Quaker Oats Used To Sell A Lot More Than Just Oatmeal

Company origins are often more confusing than you might expect. We know McDonald's started as a barbecue restaurant, and General Mills created Olive Garden as a brand (no Italians are involved here), while other companies feel more obscure. But all things have a known beginning, especially modern companies. This holds true even for one that seems impossibly old-fashioned — like Quaker Oats.

The history of the Quaker Oats brand isn't just long; it's bizarre, too. If the iconic branding being trademarked in 1877 sounds like an absurdly old origin for a company still operating successfully today, you'd be surprised to know the actual origins of the company go back even further than that to the 1850s. Moreover, the company wasn't simply an oats company; despite its branding around oats, it has sold everything from other breakfast products and sports drinks to children's toys and restaurant chains during its long history.
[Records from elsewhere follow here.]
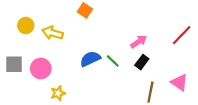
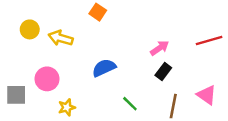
red line: (182, 35) -> (209, 41), turned 30
green line: (113, 61) -> (130, 104), moved
gray square: (14, 64) -> (16, 95), moved

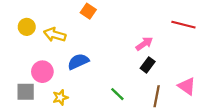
red line: (209, 41) -> (183, 25), moved, turned 30
blue semicircle: (104, 68) -> (78, 62), moved
gray square: (16, 95) -> (26, 92), moved

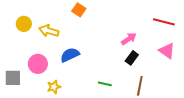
pink triangle: (187, 86) -> (167, 51), moved
gray square: (26, 92) -> (13, 78), moved
green line: (117, 94) -> (105, 84), turned -32

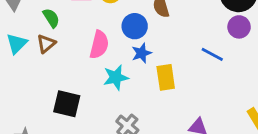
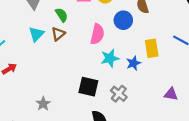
blue star: (142, 53) -> (133, 63), moved
yellow rectangle: (166, 77) -> (152, 48), moved
black square: (67, 104) -> (88, 87), moved

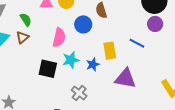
black square: (88, 87) -> (48, 69), moved
purple triangle: (171, 94) -> (125, 78), moved, size x1.6

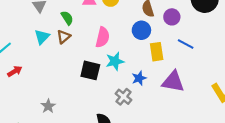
blue circle: (83, 24) -> (141, 30), moved
purple circle: (155, 24) -> (172, 17), moved
blue star: (93, 64) -> (139, 78), moved

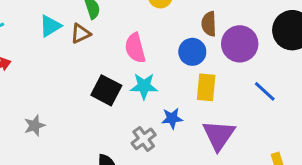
purple circle: (172, 17) -> (240, 44), size x1.5
pink semicircle: (103, 37) -> (135, 48), turned 138
blue line: (186, 44) -> (265, 91), moved
purple triangle: (173, 82) -> (219, 135), turned 40

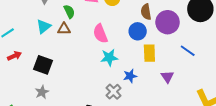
brown triangle: (81, 33) -> (64, 29), turned 32
black square: (106, 90) -> (43, 65), moved
purple triangle: (219, 135) -> (167, 77), moved, size x0.6

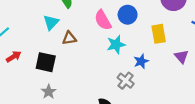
cyan triangle: (44, 27) -> (51, 22), moved
brown triangle: (64, 29) -> (69, 38), moved
blue circle: (138, 31) -> (128, 15), moved

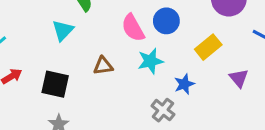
yellow rectangle: (159, 34) -> (208, 47), turned 60
brown triangle: (69, 38) -> (103, 66), moved

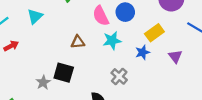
cyan triangle: (63, 30) -> (35, 16), moved
black square: (55, 84) -> (64, 73), moved
blue star: (184, 84) -> (143, 52), moved

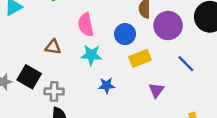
blue circle: (125, 12) -> (125, 34), moved
blue star: (143, 52) -> (107, 85), moved
gray cross: (119, 76) -> (54, 91), moved, turned 35

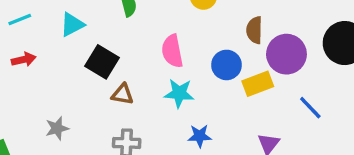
brown triangle: (53, 47) -> (122, 94), moved
yellow rectangle: (140, 58) -> (258, 84), moved
black square: (29, 77) -> (102, 62), moved

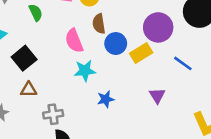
brown semicircle: (254, 30) -> (99, 24), moved
black square: (102, 62) -> (24, 58), turned 30
brown triangle: (122, 94) -> (29, 90), moved

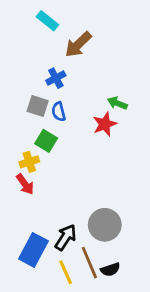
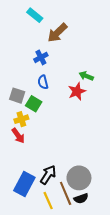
gray square: (38, 106) -> (17, 96), moved
gray circle: (105, 225) -> (79, 178), moved

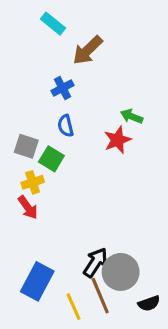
black arrow: (48, 175) -> (95, 263), moved
black semicircle: (81, 198) -> (149, 303), moved

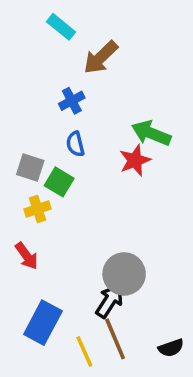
green arrow: (132, 116) -> (151, 133), size x1.5
red arrow: (28, 208) -> (27, 256), moved
gray circle: (121, 272) -> (124, 274), moved

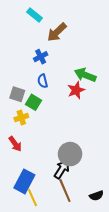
yellow line: (84, 352) -> (32, 198), moved

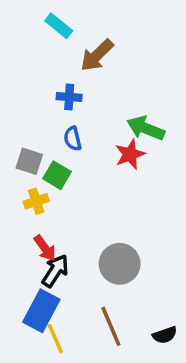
blue cross: (41, 57) -> (69, 97), turned 32
red arrow: (15, 144) -> (45, 248), moved
black arrow: (62, 169) -> (55, 271), moved

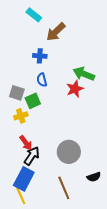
green square: (57, 175) -> (33, 101), turned 35
black semicircle: (165, 335) -> (94, 177), moved
yellow line: (55, 339) -> (21, 196), moved

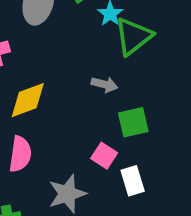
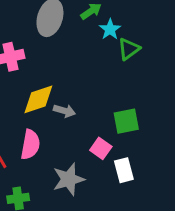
green triangle: (133, 36) -> (129, 49), size x0.7
gray arrow: (104, 84) -> (64, 111), moved

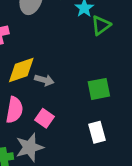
pink square: (101, 148) -> (45, 118), moved
gray star: (69, 179) -> (30, 147), moved

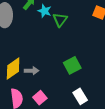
pink square: (45, 118) -> (40, 98), turned 32

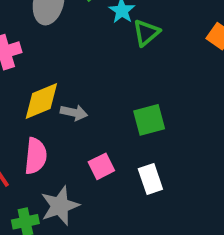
pink square: (40, 98) -> (101, 166), moved

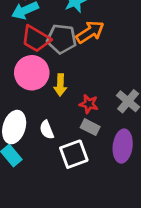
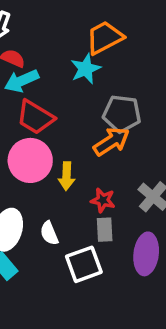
orange arrow: (90, 32) -> (112, 141), moved
gray pentagon: (62, 39) -> (122, 114), moved
gray rectangle: (90, 127) -> (105, 230), turned 60

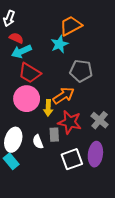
orange arrow: (112, 141) -> (64, 96), moved
red star: (103, 200) -> (70, 122), size x1.6
gray rectangle: (105, 230) -> (54, 135), moved
white square: (84, 264) -> (72, 159), moved

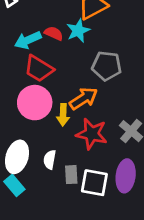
red semicircle: (16, 38) -> (54, 33), moved
gray rectangle: (54, 135) -> (71, 175), moved
white semicircle: (38, 142) -> (50, 160), turned 32
white square: (72, 159) -> (94, 183), turned 30

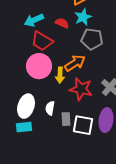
cyan star: (78, 31) -> (83, 17), moved
red semicircle: (54, 33) -> (62, 23), moved
cyan rectangle: (14, 185) -> (24, 127), turned -56

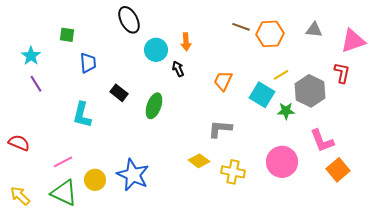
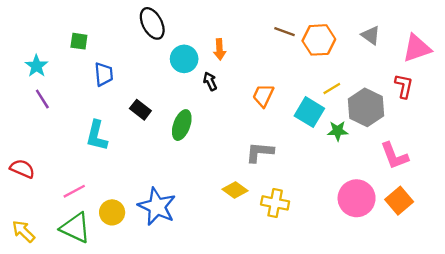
gray triangle: (314, 30) -> (371, 35), turned 30
pink L-shape: (322, 141) -> (394, 156), moved
pink circle: (282, 162) -> (357, 198), moved

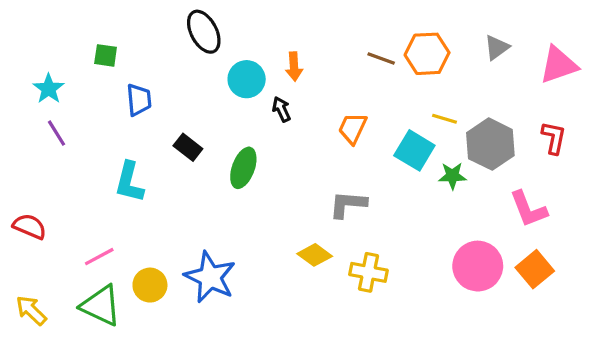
brown line: (285, 32) -> (381, 59), moved
gray triangle: (371, 35) -> (497, 48), turned 48
red L-shape: (404, 86) -> (554, 138), moved
yellow line: (332, 88) -> (444, 119), turned 48

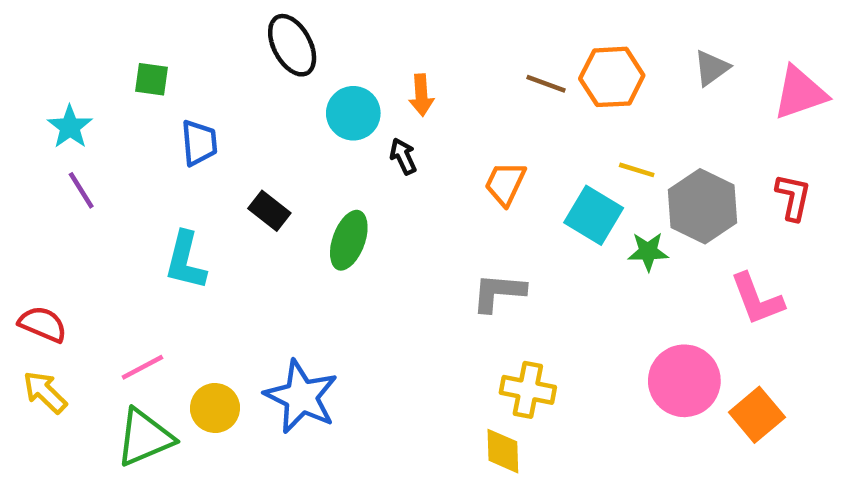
yellow diamond: (315, 255) -> (503, 451), moved, turned 52
orange square: (535, 269) -> (757, 415), moved
green triangle: (101, 306) -> (145, 437), turned -48
yellow arrow: (31, 310) -> (45, 392), moved

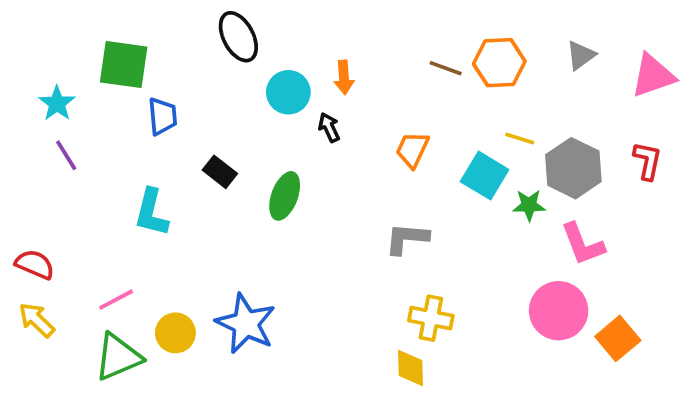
green square: (152, 79) -> (124, 64), size x1.8
pink L-shape: (757, 299) -> (583, 244), moved

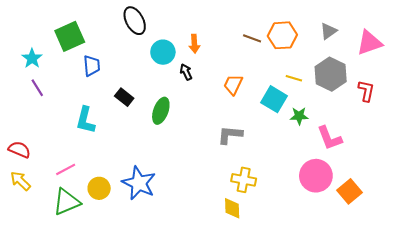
green square: (124, 64) -> (70, 36), turned -32
gray hexagon: (573, 168) -> (331, 74), moved

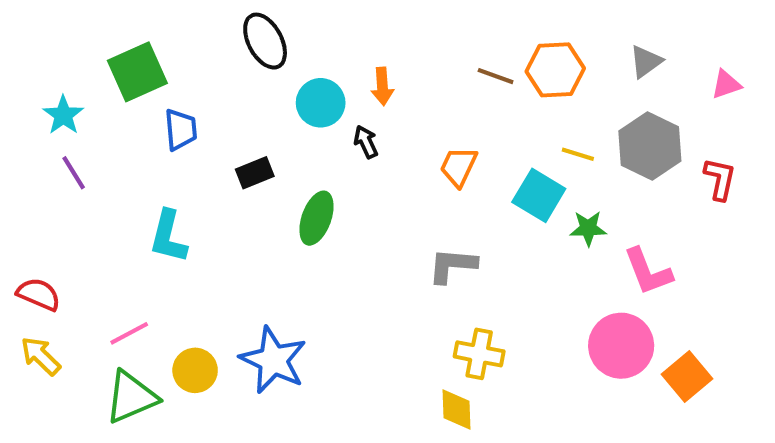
pink triangle: (369, 43) -> (726, 84), size x0.6
black rectangle: (124, 97) -> (255, 173), moved, turned -60

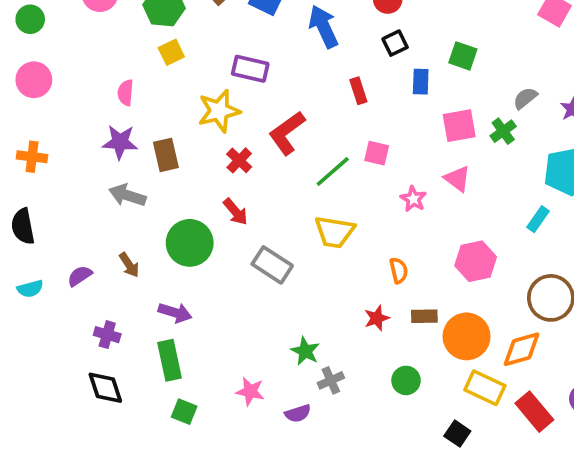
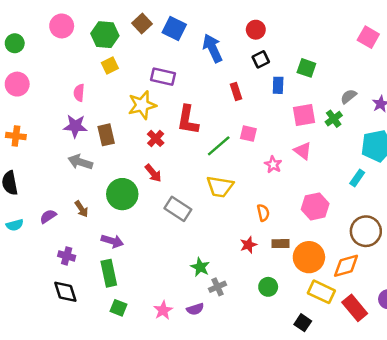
red L-shape: (287, 133) -> (188, 120), turned -44
pink star: (250, 391) -> (163, 310), moved, turned 30

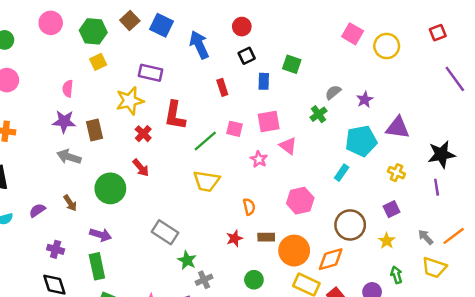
pink square: (304, 115) -> (269, 121), moved
gray rectangle: (178, 209) -> (165, 232), moved

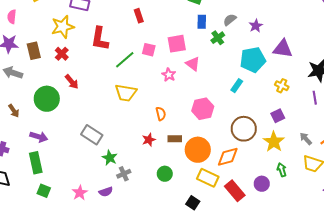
blue rectangle: (264, 81) -> (202, 22), moved
red cross: (143, 134) -> (62, 54), moved
yellow star: (387, 241) -> (274, 142), size x1.5

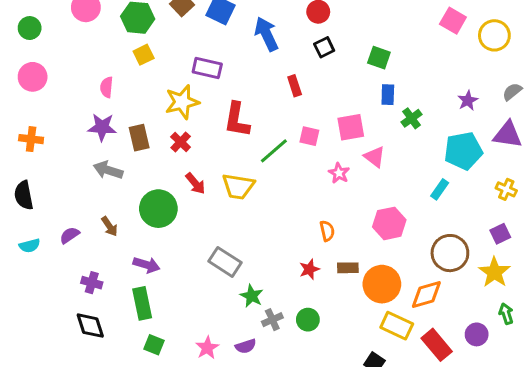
gray semicircle: (230, 20) -> (512, 92), moved
yellow trapezoid: (126, 93) -> (238, 186), moved
green circle: (165, 174) -> (308, 320), moved

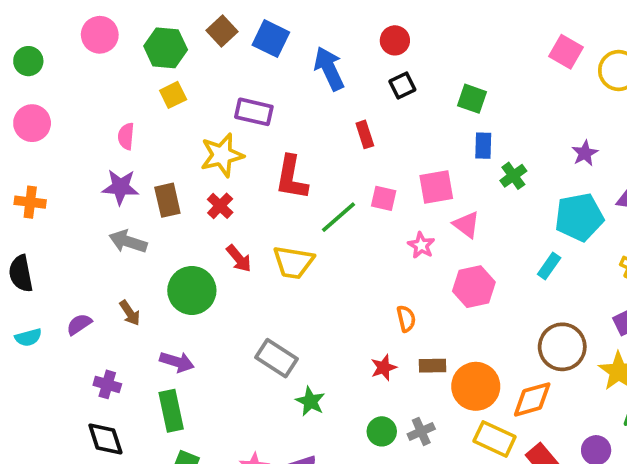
pink hexagon: (389, 223) -> (474, 287), moved
gray cross: (272, 320) -> (421, 431), moved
Quaker Oats expanded its portfolio to include many items

It's wild to think the specific branding of Quaker was so successful that it expanded into other foods while still labeling itself as an oat company, but that's exactly what happened. Oat and wheat cereals were one thing, but the company had rapidly diversified into producing baby food, corn meal, hominy, and animal feed by the time it went with "Quaker Oats" as its official name. From there, other breakfast products – Cap'n Crunch cereal, Aunt Jemima syrup, frozen waffles and pancakes — only made sense. Even Gatorade, acquired in 1983, and Snapple, in 1994, were at least food products.

What was a bit more of a head-scratcher was when it got into brands that had absolutely nothing to do with foods, while still being labeled an oat company. These included toymakers like Fisher Price, chemical companies, and even restaurant chains such as Magic Pan. Eventually, most of these non-food brands were sold off; the company no longer owns Fisher Price, restaurant commitments, or chemical manufacturers (it even sold Snapple in 1997, not long after acquiring it). Quaker itself was eventually purchased by Pepsi in 2001.

The company owes its existence to a power struggle

Ferdinand Schumacher, Robert Stuart, and Henry Parsons Crowell founded the American Cereal Company, which would eventually become Quaker. Though they were the big names in Quaker's rise to prominence, none of them came up with the company's iconic branding. It was Henry Seymour and William Heston who, in 1877, registered the Quaker Oats trademark as "a figure of a man in 'Quaker garb.'" (Contrary to popular belief, the Quaker Oats guy has no connection to William Penn.)

It gets confusing because neither Seymour nor Heston was a part of the company's true rise to prominence. That would instead be Crowell, who purchased the Ravenna, Ohio Quaker Mill and Quaker brand in 1881. When the mascot for that branding finally debuted in 1882, he became the first-ever true breakfast cereal mascot.

It wasn't long before a power struggle ensued, and in the late 1890s, it came to a head. Schumacher, whose company had originally been the largest of the unifying corporations, was initially able to force out Stuart and Crowell, but they returned and gave him the boot. Thanks to Quaker's successful branding under Crowell's leadership, the victors decided to change the name of the American Cereal Company again in 1901, this time for good, to Quaker Oats.